Figure 3 depicts these five different scenarios, which cover all possible cases when one risk evaluation formula performs better than another one.

4. Empirical Study

4.1. Subject Programs and Test Suite

Eleven C programs whose number of executable statements (eLOC) range from 135 to 9932 with an average of 3137.8 eLOC were selected for our study. The eLOCs of these programs were counted by SLOCCount 2.26 [29]. These programs were selected because they have been used in fault localization experiments performed by other researchers [25,30,31,32]. These programs were downloaded from the Software-artifact Infrastructure Repository (SIR) [33]. These 11 programs are (1) three UNIX utilities, namely, flex, grep, and sed; (2) one real life application space; and (3) seven small programs usually referred to as the Siemens suite. The following is a description of these 11 programs.

Flex is an UNIX utility to generate lexical analyzer by scanning a lex file with definitions, rules, and user code contained. The generated analyzer then transforms the input stream into a sequence of tokens.
Grep is a pattern matching engine. Given one or more patterns and some input files for searching, it outputs the lines that match one or more of the patterns.
Sed is a stream editor to perform operations on the input stream, such as replacement, deletion, and insertion on a specific line or the global text.
Space is an interpreter for an array definition language (ADL) to check the ADL grammar and specific consistency rules.

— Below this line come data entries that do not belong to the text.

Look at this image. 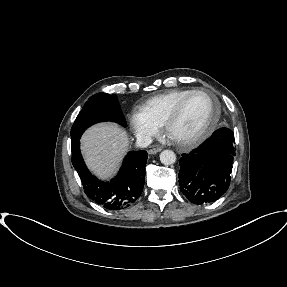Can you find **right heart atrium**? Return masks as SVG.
Instances as JSON below:
<instances>
[{"instance_id":"right-heart-atrium-1","label":"right heart atrium","mask_w":287,"mask_h":287,"mask_svg":"<svg viewBox=\"0 0 287 287\" xmlns=\"http://www.w3.org/2000/svg\"><path fill=\"white\" fill-rule=\"evenodd\" d=\"M129 119L135 135L141 141L150 140L160 129L159 125L148 119L140 110H134Z\"/></svg>"}]
</instances>
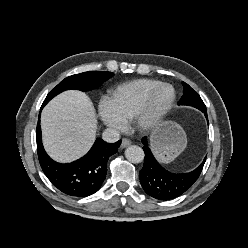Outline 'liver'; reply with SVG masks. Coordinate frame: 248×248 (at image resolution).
<instances>
[{
  "label": "liver",
  "mask_w": 248,
  "mask_h": 248,
  "mask_svg": "<svg viewBox=\"0 0 248 248\" xmlns=\"http://www.w3.org/2000/svg\"><path fill=\"white\" fill-rule=\"evenodd\" d=\"M43 144L58 162L80 158L93 145L97 132L96 113L90 98L70 90L53 98L41 115Z\"/></svg>",
  "instance_id": "1"
}]
</instances>
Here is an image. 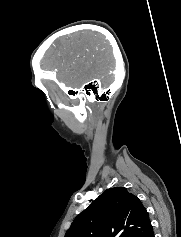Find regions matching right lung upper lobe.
<instances>
[{
	"label": "right lung upper lobe",
	"instance_id": "1",
	"mask_svg": "<svg viewBox=\"0 0 181 237\" xmlns=\"http://www.w3.org/2000/svg\"><path fill=\"white\" fill-rule=\"evenodd\" d=\"M152 233L139 198L124 187H114L77 215L65 237H151Z\"/></svg>",
	"mask_w": 181,
	"mask_h": 237
}]
</instances>
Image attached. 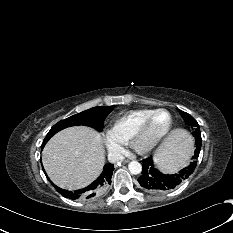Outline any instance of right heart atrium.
<instances>
[{
    "instance_id": "right-heart-atrium-1",
    "label": "right heart atrium",
    "mask_w": 233,
    "mask_h": 233,
    "mask_svg": "<svg viewBox=\"0 0 233 233\" xmlns=\"http://www.w3.org/2000/svg\"><path fill=\"white\" fill-rule=\"evenodd\" d=\"M104 143L108 152L114 156H119L123 152L122 146L110 136L104 138Z\"/></svg>"
}]
</instances>
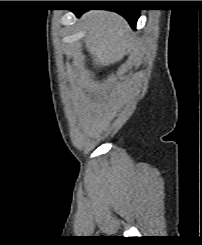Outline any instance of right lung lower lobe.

If the ADL file is correct, space outputs an array data file; otherwise, the program outputs error messages.
Print_tokens and print_tokens2 are two lexical parsers used to group input strings into tokens and identify the token categories. The main difference between these two programs is that print_tokens uses a hard-coded DFA, while print_tokens2 does not.
Replace is a program of regular expression matching and substitution. It replaces any substring matched by the input regular expression with a replacement string, and outputs a new file.
Schedule and schedule2 are used to schedule the priority in three job lists. Schedule is non-preemptive and schedule2 is preemptive.
Tcas is used to avoid air accident by detecting on-board conflict through radar system and providing a resolution advice, such as climb, descend, or remain on the current trajectory.
Tot_info takes a set of tables as input and outputs the Kullbacks information measure, degrees of freedom, and possibility density of a $χ^{2}$ distribution for each table and the summary of the entire set.

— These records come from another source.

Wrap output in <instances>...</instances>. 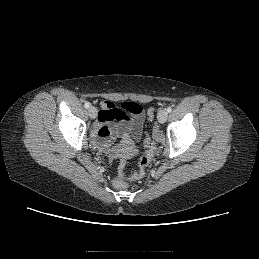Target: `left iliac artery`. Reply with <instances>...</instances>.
Segmentation results:
<instances>
[{
    "label": "left iliac artery",
    "instance_id": "1",
    "mask_svg": "<svg viewBox=\"0 0 259 259\" xmlns=\"http://www.w3.org/2000/svg\"><path fill=\"white\" fill-rule=\"evenodd\" d=\"M171 111H172V107H168L167 112H171Z\"/></svg>",
    "mask_w": 259,
    "mask_h": 259
}]
</instances>
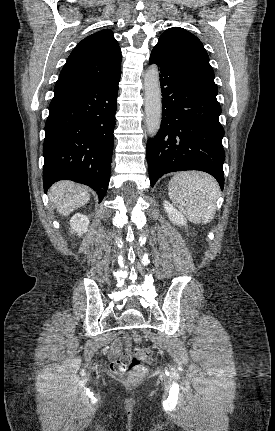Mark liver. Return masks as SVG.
Instances as JSON below:
<instances>
[{"label":"liver","instance_id":"liver-1","mask_svg":"<svg viewBox=\"0 0 275 431\" xmlns=\"http://www.w3.org/2000/svg\"><path fill=\"white\" fill-rule=\"evenodd\" d=\"M48 194L50 201L56 205L57 211L63 216L84 206L90 199L88 189L72 181L55 183Z\"/></svg>","mask_w":275,"mask_h":431}]
</instances>
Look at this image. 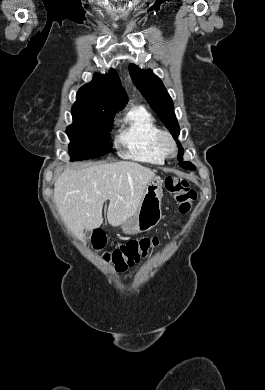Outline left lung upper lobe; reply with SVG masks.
<instances>
[{
  "mask_svg": "<svg viewBox=\"0 0 265 390\" xmlns=\"http://www.w3.org/2000/svg\"><path fill=\"white\" fill-rule=\"evenodd\" d=\"M129 73L135 86L143 94L150 107L160 117L162 123H164L176 139L180 134V129L174 113L173 101L160 78L152 70H142L135 64L129 65ZM176 142L179 148V164L185 169L194 170L195 166L192 163L183 161V148L178 140Z\"/></svg>",
  "mask_w": 265,
  "mask_h": 390,
  "instance_id": "left-lung-upper-lobe-1",
  "label": "left lung upper lobe"
}]
</instances>
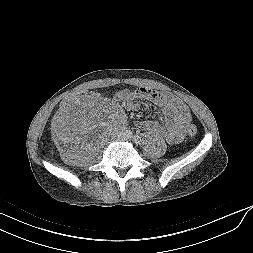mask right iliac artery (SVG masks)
Segmentation results:
<instances>
[{"instance_id":"right-iliac-artery-1","label":"right iliac artery","mask_w":253,"mask_h":253,"mask_svg":"<svg viewBox=\"0 0 253 253\" xmlns=\"http://www.w3.org/2000/svg\"><path fill=\"white\" fill-rule=\"evenodd\" d=\"M125 135H126L127 137H132V132H131L130 130H127V131L125 132Z\"/></svg>"}]
</instances>
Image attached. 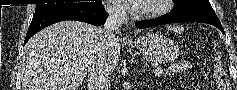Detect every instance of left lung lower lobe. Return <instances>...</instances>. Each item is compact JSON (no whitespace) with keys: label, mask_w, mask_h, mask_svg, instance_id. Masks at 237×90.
<instances>
[{"label":"left lung lower lobe","mask_w":237,"mask_h":90,"mask_svg":"<svg viewBox=\"0 0 237 90\" xmlns=\"http://www.w3.org/2000/svg\"><path fill=\"white\" fill-rule=\"evenodd\" d=\"M175 22L208 23V24L216 26L218 29L221 30L222 33H224L223 27L218 19H211L208 17L199 16V15L190 14V13H184V12H171L156 20L137 22L135 25L136 27L142 29V28H148L152 26L162 25L166 23H175Z\"/></svg>","instance_id":"0a47b994"}]
</instances>
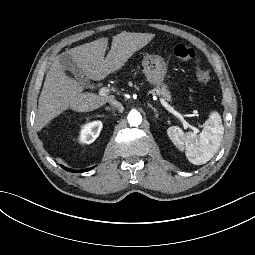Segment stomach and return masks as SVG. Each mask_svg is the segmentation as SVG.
<instances>
[{"label": "stomach", "instance_id": "obj_1", "mask_svg": "<svg viewBox=\"0 0 255 255\" xmlns=\"http://www.w3.org/2000/svg\"><path fill=\"white\" fill-rule=\"evenodd\" d=\"M166 70V65L163 62L156 63L154 66L144 65V74L147 81L154 86L162 84Z\"/></svg>", "mask_w": 255, "mask_h": 255}]
</instances>
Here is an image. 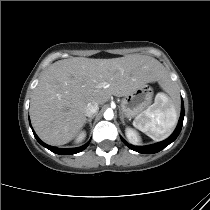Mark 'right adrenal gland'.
<instances>
[{
    "mask_svg": "<svg viewBox=\"0 0 210 210\" xmlns=\"http://www.w3.org/2000/svg\"><path fill=\"white\" fill-rule=\"evenodd\" d=\"M93 118H94V115L93 116H90L89 119H87L86 122H85V123H89V126L90 127L92 126V123L91 122H92V119Z\"/></svg>",
    "mask_w": 210,
    "mask_h": 210,
    "instance_id": "right-adrenal-gland-1",
    "label": "right adrenal gland"
}]
</instances>
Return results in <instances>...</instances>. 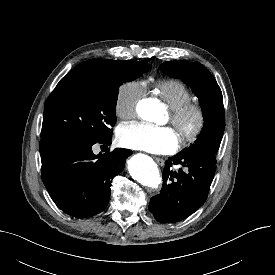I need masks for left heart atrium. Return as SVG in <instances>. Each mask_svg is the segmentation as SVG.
<instances>
[{
  "label": "left heart atrium",
  "instance_id": "39dd6f15",
  "mask_svg": "<svg viewBox=\"0 0 275 275\" xmlns=\"http://www.w3.org/2000/svg\"><path fill=\"white\" fill-rule=\"evenodd\" d=\"M117 141L123 147L156 154L171 153L178 147V137L173 129L145 122L120 125Z\"/></svg>",
  "mask_w": 275,
  "mask_h": 275
}]
</instances>
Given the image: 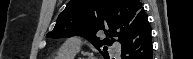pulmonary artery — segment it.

Since previous fault localization investigations on the effectiveness of risk evaluation formulas have the assumption that the faulty program contains one fault, e.g., [14], we used the same assumption in our empirical study. Related to the faulty versions of these 11 programs on SIR, some of them have multiple faults, and hence, were excluded from our experiments. For the three UNIX utilities, it is unfortunate that all their faulty versions contain multiple faults. Hence, we manually generated five faulty versions for each of these UNIX utilities and each faulty version contained only one single fault. The space program has 38 faulty versions with real faults. Only seven out of these 38 faulty versions contain single faults, and hence were selected for our experiments. The Siemens suite includes seven small C programs with various seeded faults in their faulty versions. Some of these faulty versions were excluded from our experiments as they contain more than one fault. Most of the faulty statements are conditional statements and assignment statements. For example, the faulty statement of print_tokens2 v6 is “if (isdigit(*(str+i+1)))”, which should be “if (isdigit(*(str+i)))”. A faulty version that is selected or manually generated for our empirical study is referred to as a “selected faulty version” whenever it is clear from the context.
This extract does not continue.